What is required: Go through the data below and return each line where the string "Touch" occurs.

Provided entries:
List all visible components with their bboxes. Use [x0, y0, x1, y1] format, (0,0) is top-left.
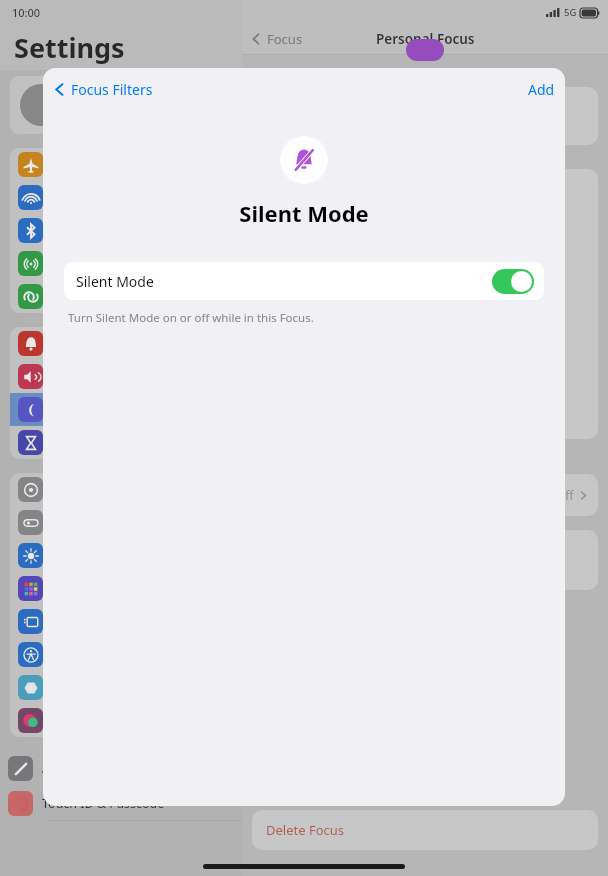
staticText: Personal Focus [376, 30, 475, 48]
staticText: Settings [14, 29, 125, 66]
button[interactable]: Silent Mode toggle, on [492, 269, 534, 294]
button[interactable]: Touch ID & Passcode [0, 786, 242, 820]
staticText: Personal Hotspot [52, 289, 150, 305]
button[interactable]: Apple Pencil [0, 751, 242, 785]
staticText: Turn Silent Mode on or off while in this… [68, 310, 314, 326]
button[interactable]: Accessibility [10, 638, 232, 671]
button[interactable]: Off [252, 474, 598, 516]
button[interactable]: Home Screen [10, 572, 232, 605]
staticText: Silent Mode [43, 198, 565, 228]
button[interactable]: Control Center [10, 506, 232, 539]
staticText: Cellular [52, 256, 95, 272]
button[interactable]: Screen Time [10, 426, 232, 459]
button[interactable]: Multitasking [10, 605, 232, 638]
button[interactable]: Delete Focus [252, 810, 598, 850]
button[interactable]: Wi-Fi [10, 181, 232, 214]
button[interactable]: Display & Brightness [10, 539, 232, 572]
button[interactable]: Wallpaper [10, 671, 232, 704]
button[interactable] [10, 76, 232, 134]
staticText: Delete Focus [266, 821, 345, 839]
staticText: 5G [564, 6, 577, 19]
button[interactable]: Siri & Search [10, 704, 232, 737]
button[interactable]: Add [528, 80, 555, 99]
button[interactable]: General [10, 473, 232, 506]
staticText: Off [556, 487, 574, 503]
staticText: 10:00 [12, 5, 41, 20]
staticText: Silent Mode [76, 272, 154, 291]
button[interactable]: Notifications [10, 327, 232, 360]
staticText: Add [528, 80, 555, 99]
button[interactable]: Cellular [10, 247, 232, 280]
button[interactable]: Silent Mode [64, 262, 544, 300]
button[interactable]: Airplane Mode [10, 148, 232, 181]
button[interactable]: Focus [250, 30, 303, 48]
button[interactable]: Focus [10, 393, 232, 426]
button[interactable]: Focus Filters [53, 80, 153, 99]
button[interactable]: Sounds [10, 360, 232, 393]
staticText: Focus [267, 30, 303, 48]
staticText: Focus Filters [71, 80, 153, 99]
button[interactable]: Bluetooth [10, 214, 232, 247]
staticText: Touch ID & Passcode [42, 795, 165, 812]
staticText: Apple Pencil [42, 760, 114, 777]
button[interactable]: Personal Hotspot [10, 280, 232, 313]
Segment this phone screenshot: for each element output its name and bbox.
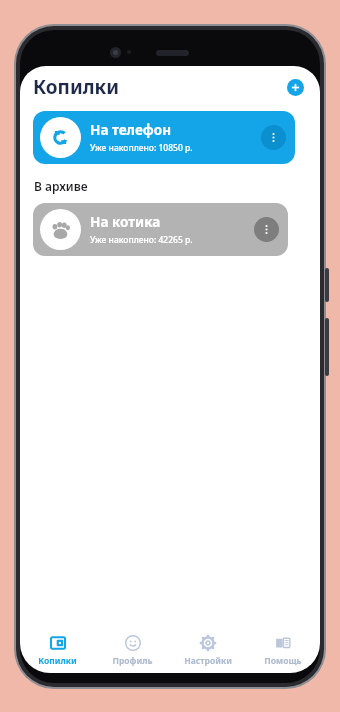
button[interactable]: Помощь <box>245 630 320 671</box>
staticText: Копилки <box>33 74 120 100</box>
staticText: Профиль <box>112 655 153 667</box>
button[interactable]: На котика <box>33 203 288 256</box>
button[interactable]: Настройки <box>170 630 245 671</box>
button[interactable]: Копилки <box>20 630 95 671</box>
staticText: В архиве <box>34 178 88 194</box>
staticText: Копилки <box>38 655 77 667</box>
button[interactable]: На телефон <box>33 111 295 164</box>
staticText: Настройки <box>184 655 232 667</box>
button[interactable]: Меню копилки <box>254 217 279 242</box>
button[interactable]: Добавить копилку <box>282 74 308 100</box>
button[interactable]: Профиль <box>95 630 170 671</box>
button[interactable]: Меню копилки <box>261 125 286 150</box>
staticText: На телефон <box>90 121 171 139</box>
staticText: На котика <box>90 213 161 231</box>
staticText: Уже накоплено: 42265 р. <box>90 234 193 246</box>
staticText: Уже накоплено: 10850 р. <box>90 142 193 154</box>
staticText: Помощь <box>264 655 302 667</box>
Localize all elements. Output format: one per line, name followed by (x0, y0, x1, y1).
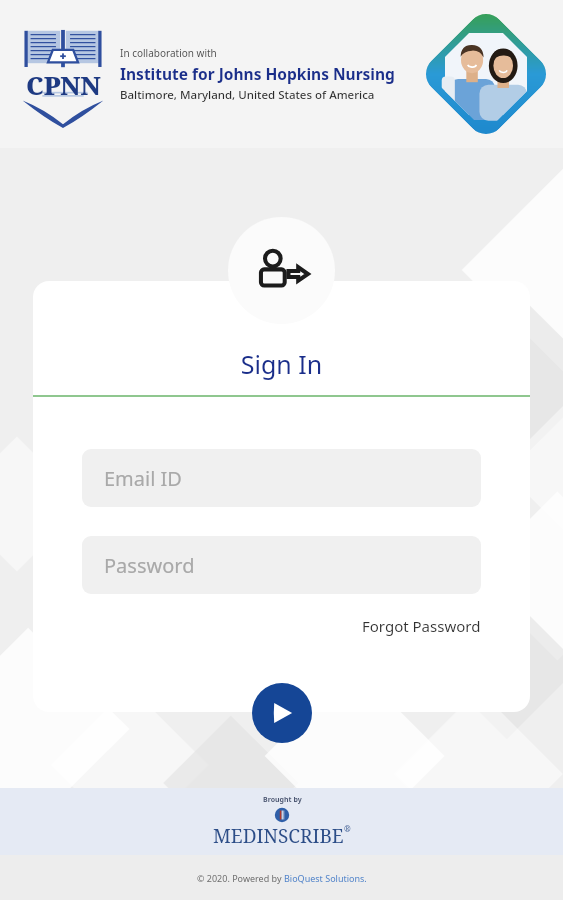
staticText: Email ID (104, 465, 182, 492)
staticText: © 2020. Powered by (197, 872, 284, 884)
button[interactable]: BioQuest Solutions. (284, 872, 367, 884)
button[interactable]: Submit sign in (252, 683, 312, 743)
staticText: Institute for Johns Hopkins Nursing (120, 63, 395, 84)
button[interactable]: Email ID (82, 449, 481, 507)
staticText: CPNN (26, 68, 101, 102)
staticText: Brought by (263, 795, 302, 805)
staticText: Sign In (33, 347, 530, 381)
staticText: ® (344, 823, 351, 834)
button[interactable]: Forgot Password (358, 612, 485, 640)
staticText: Baltimore, Maryland, United States of Am… (120, 87, 375, 103)
staticText: BioQuest Solutions. (284, 872, 367, 884)
staticText: Forgot Password (362, 616, 481, 636)
staticText: MEDINSCRIBE (213, 823, 344, 849)
button[interactable]: Password (82, 536, 481, 594)
staticText: Password (104, 552, 195, 579)
staticText: In collaboration with (120, 46, 217, 60)
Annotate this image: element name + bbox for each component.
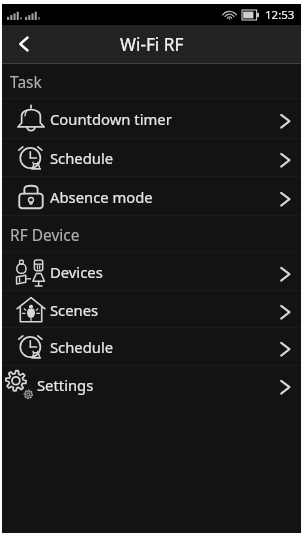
staticText: Task (10, 71, 42, 92)
staticText: Wi-Fi RF (120, 33, 184, 56)
button[interactable]: Schedule (2, 139, 301, 177)
button[interactable]: Scenes (2, 291, 301, 328)
button[interactable]: Absence mode (2, 177, 301, 216)
staticText: Settings (37, 375, 94, 395)
button[interactable]: Countdown timer (2, 99, 301, 139)
staticText: Devices (50, 262, 103, 282)
staticText: Schedule (50, 337, 114, 357)
staticText: RF Device (10, 224, 80, 245)
staticText: Countdown timer (50, 109, 172, 129)
button[interactable]: Devices (2, 252, 301, 291)
staticText: 12:53 (265, 7, 295, 23)
staticText: Absence mode (50, 187, 153, 207)
staticText: Scenes (50, 300, 99, 320)
button[interactable]: Back (2, 25, 46, 63)
button[interactable]: Schedule (2, 328, 301, 366)
staticText: Schedule (50, 148, 114, 168)
button[interactable]: Settings (2, 366, 301, 404)
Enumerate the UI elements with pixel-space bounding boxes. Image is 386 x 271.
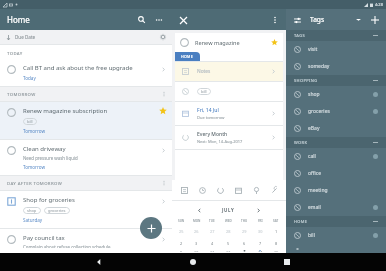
button[interactable]: bill [175, 82, 283, 101]
button[interactable]: DAY AFTER TOMORROW [0, 176, 172, 190]
button[interactable]: Close [177, 14, 189, 26]
button[interactable]: bill [286, 227, 386, 244]
staticText: Renew magazine subscription [195, 39, 271, 47]
button[interactable]: Add task [140, 217, 162, 239]
button[interactable]: Call BT and ask about the free upgrade [0, 59, 172, 86]
button[interactable]: HOME [175, 52, 200, 61]
button[interactable]: 30 [252, 226, 268, 236]
button[interactable]: More options [269, 14, 281, 26]
button[interactable]: 28 [220, 226, 236, 236]
button[interactable]: Home [186, 255, 200, 269]
button[interactable]: TOMORROW [0, 87, 172, 101]
button[interactable]: 7 [252, 238, 268, 248]
button[interactable]: Search [135, 13, 148, 26]
button[interactable]: bill [197, 88, 211, 95]
staticText: bill [308, 232, 373, 239]
button[interactable]: email [286, 199, 386, 216]
staticText: call [308, 153, 373, 160]
button[interactable]: meeting [286, 182, 386, 199]
button[interactable]: Next month [253, 205, 263, 215]
button[interactable]: More options [152, 13, 165, 26]
button[interactable]: Due Date [0, 30, 172, 44]
staticText: TODAY [7, 50, 23, 56]
button[interactable]: 26 [189, 226, 204, 236]
button[interactable]: groceries [286, 103, 386, 120]
button[interactable]: eBay [286, 120, 386, 137]
button[interactable]: 5 [220, 238, 236, 248]
staticText: Saturday [23, 217, 43, 223]
staticText: 6 [243, 241, 246, 246]
button[interactable]: 29 [236, 226, 252, 236]
button[interactable]: Recents [280, 255, 294, 269]
button[interactable]: shop [23, 207, 41, 214]
staticText: Call BT and ask about the free upgrade [23, 64, 133, 72]
staticText: 7 [259, 241, 262, 246]
button[interactable]: 9 [174, 250, 189, 252]
button[interactable]: 15 [268, 250, 284, 252]
button[interactable]: Dropdown [353, 14, 364, 25]
staticText: Shop for groceries [23, 196, 75, 204]
staticText: 8 [275, 241, 278, 246]
button[interactable]: 8 [268, 238, 284, 248]
staticText: Next: Mon, 14-Aug-2017 [197, 139, 243, 144]
staticText: DAY AFTER TOMORROW [7, 180, 63, 186]
button[interactable]: HOME [286, 216, 386, 227]
button[interactable]: Repeat [214, 184, 226, 196]
button[interactable]: Attach [268, 184, 280, 196]
staticText: JULY [222, 207, 235, 213]
button[interactable]: Previous month [194, 205, 204, 215]
staticText: Complain about refuse collection schedul… [23, 244, 111, 248]
button[interactable]: Fri, 14 Jul [175, 102, 283, 125]
button[interactable]: 27 [204, 226, 220, 236]
staticText: 9 [180, 250, 183, 252]
staticText: SUN [178, 219, 185, 223]
staticText: WED [225, 219, 232, 223]
staticText: 5 [227, 241, 230, 246]
button[interactable]: Notes [175, 62, 283, 81]
button[interactable]: groceries [44, 207, 70, 214]
button[interactable]: Add tag [369, 14, 381, 26]
button[interactable]: 12 [220, 250, 236, 252]
button[interactable]: 3 [189, 238, 204, 248]
button[interactable]: 14 [252, 250, 268, 252]
button[interactable]: 10 [189, 250, 204, 252]
button[interactable]: 11 [204, 250, 220, 252]
staticText: Every Month [197, 131, 228, 138]
button[interactable]: TAGS [286, 30, 386, 41]
button[interactable]: Renew magazine subscription [0, 102, 172, 139]
button[interactable]: Back [92, 255, 106, 269]
button[interactable]: Due date [232, 184, 244, 196]
button[interactable]: Clean driveway [0, 140, 172, 175]
staticText: bill [201, 89, 207, 94]
button[interactable]: Every Month [175, 126, 283, 149]
staticText: 12 [226, 250, 231, 252]
button[interactable]: 25 [174, 226, 189, 236]
button[interactable]: Shop for groceries [0, 191, 172, 228]
button[interactable]: 1 [268, 226, 284, 236]
button[interactable]: Filter [291, 14, 303, 26]
button[interactable]: 2 [174, 238, 189, 248]
button[interactable]: office [286, 165, 386, 182]
button[interactable]: match [286, 244, 386, 253]
button[interactable]: visit [286, 41, 386, 58]
button[interactable]: Renew magazine subscription [175, 33, 283, 52]
button[interactable]: Notes [178, 184, 190, 196]
button[interactable]: SHOPPING [286, 75, 386, 86]
button[interactable]: WORK [286, 137, 386, 148]
button[interactable]: shop [286, 86, 386, 103]
button[interactable]: 4 [204, 238, 220, 248]
button[interactable]: call [286, 148, 386, 165]
staticText: FRI [258, 219, 263, 223]
button[interactable]: Pay council tax [0, 229, 172, 253]
button[interactable]: Reminder [196, 184, 208, 196]
button[interactable]: someday [286, 58, 386, 75]
staticText: 10 [194, 250, 199, 252]
staticText: Today [23, 75, 36, 81]
staticText: Due tomorrow [197, 115, 225, 120]
button[interactable]: 13 [236, 250, 252, 252]
staticText: office [308, 170, 378, 177]
button[interactable]: Location [250, 184, 262, 196]
button[interactable]: bill [23, 118, 37, 125]
button[interactable]: 6 [236, 238, 252, 248]
staticText: Tomorrow [23, 164, 46, 170]
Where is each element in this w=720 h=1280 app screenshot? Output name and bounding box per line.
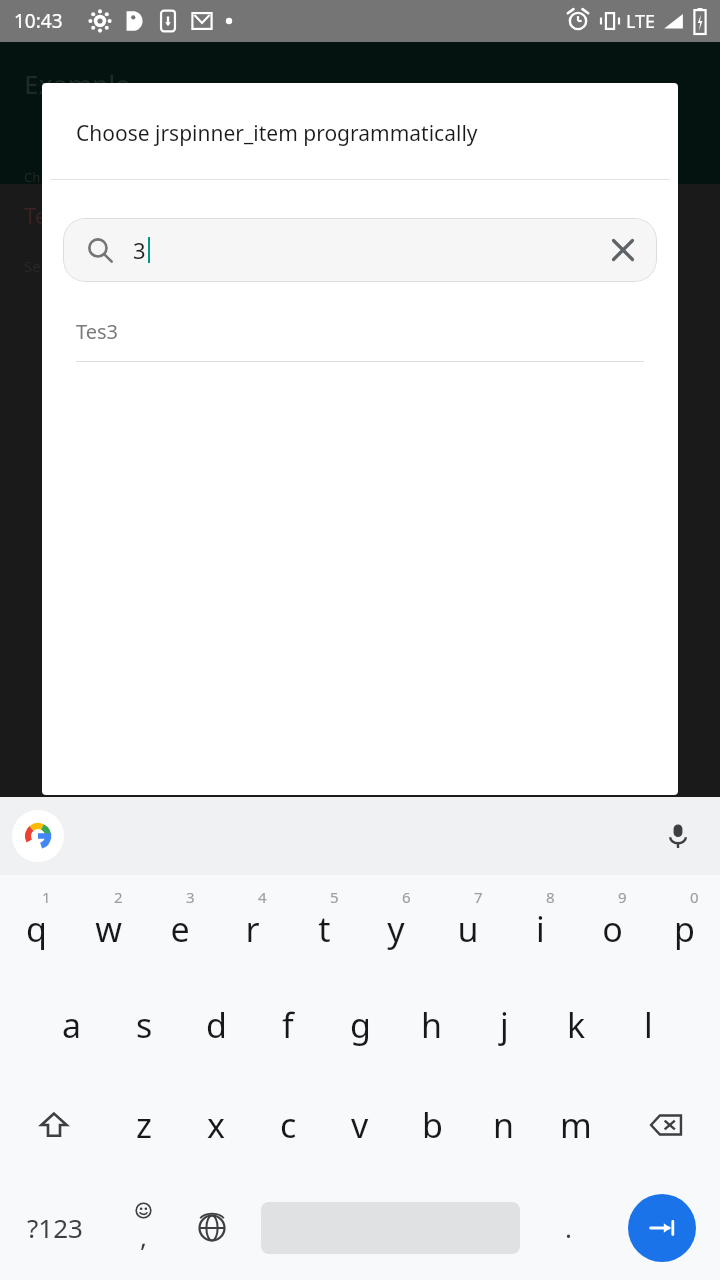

Response area:
button[interactable]: Touch ID & Passcode [0, 786, 242, 820]
staticText: Touch ID & Passcode [42, 795, 165, 812]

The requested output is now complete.